# Neural Network Test

This script attempts to create a neural network to solve the problem of classifying a document as part of discussion or conclusion section in scientific papers. This attempts to replicate work done in the paper "Character-level Convolutional Networks for Text Classification" by Zhang. 

Here we input our libraries and set some basic parameters.

In [None]:
import keras
import theano
from __future__ import print_function
from time import time

import h5py
import keras
from keras.models import Sequential
from keras.layers.core import Dense, Dropout, Activation, Flatten, Reshape
from keras.layers.convolutional import Convolution1D, MaxPooling1D
from keras.optimizers import SGD
from keras.utils.np_utils import to_categorical
from keras.layers.normalization import BatchNormalization as BN
from keras.layers.embeddings import Embedding
from sklearn.cross_validation import train_test_split

import numpy as np
import os
import pickle

BATCH_SIZE = 16
FIELD_SIZE = 5 * 300
STRIDE = 1
N_FILTERS = 200

Define a function that will turn a string into a list of Ascii numbers based on each character in the string.

In [None]:
def vectorizeData(text):
    textList = list(text)
    returnList = []
    for item in textList[:1014]:
        returnList.append(ord(item))
    return returnList

# Preprocess Data

Import the dataset.

In [None]:
validDocsDict = dict()
fileList = os.listdir("BioMedProcessed")
for f in fileList:
    validDocsDict.update(pickle.load(open("BioMedProcessed/" + f, "rb")))

#validDocsDict2 = dict()
#fileList = os.listdir("PubMedProcessed")
#for f in fileList:
#    validDocsDict2.update(pickle.load(open("PubMedProcessed/" + f, "rb")))

Define some parameters for use later.

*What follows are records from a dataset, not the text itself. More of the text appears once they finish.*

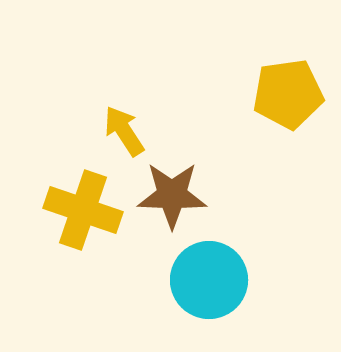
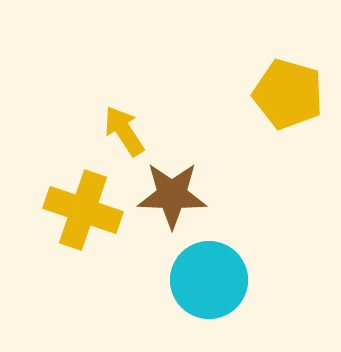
yellow pentagon: rotated 24 degrees clockwise
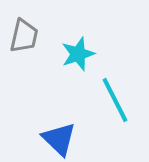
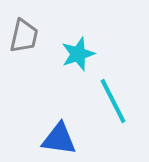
cyan line: moved 2 px left, 1 px down
blue triangle: rotated 36 degrees counterclockwise
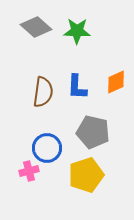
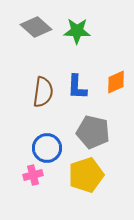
pink cross: moved 4 px right, 4 px down
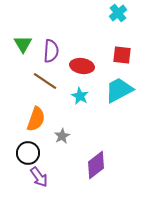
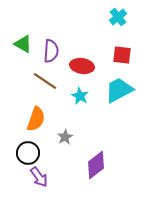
cyan cross: moved 4 px down
green triangle: rotated 30 degrees counterclockwise
gray star: moved 3 px right, 1 px down
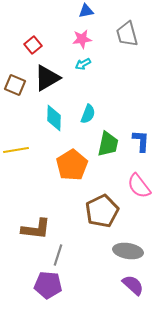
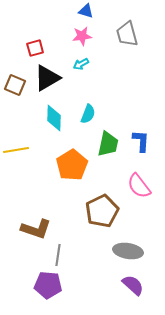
blue triangle: rotated 28 degrees clockwise
pink star: moved 3 px up
red square: moved 2 px right, 3 px down; rotated 24 degrees clockwise
cyan arrow: moved 2 px left
brown L-shape: rotated 12 degrees clockwise
gray line: rotated 10 degrees counterclockwise
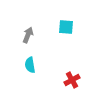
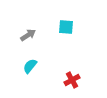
gray arrow: rotated 35 degrees clockwise
cyan semicircle: moved 1 px down; rotated 49 degrees clockwise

This was developed to handle multiple datasets. Take the conclusion and discussion sections that are at least charLength number of characters. Vectorize that data and put them in the documents list. Then split the data up into multiple different train/test sets. 

In [None]:
print("Loading dataset...")
t0 = time()
documents = []
testPubDocuments = []
allDocuments = []
labels = []
testPubLabels = []
concLengthTotal = 0
discLengthTotal = 0
concCount = 0
discCount = 0
charLength = 1014
charList = []

#combinedDicts = validDocsDict.copy()
#combinedDicts.update(validDocsDict2.copy())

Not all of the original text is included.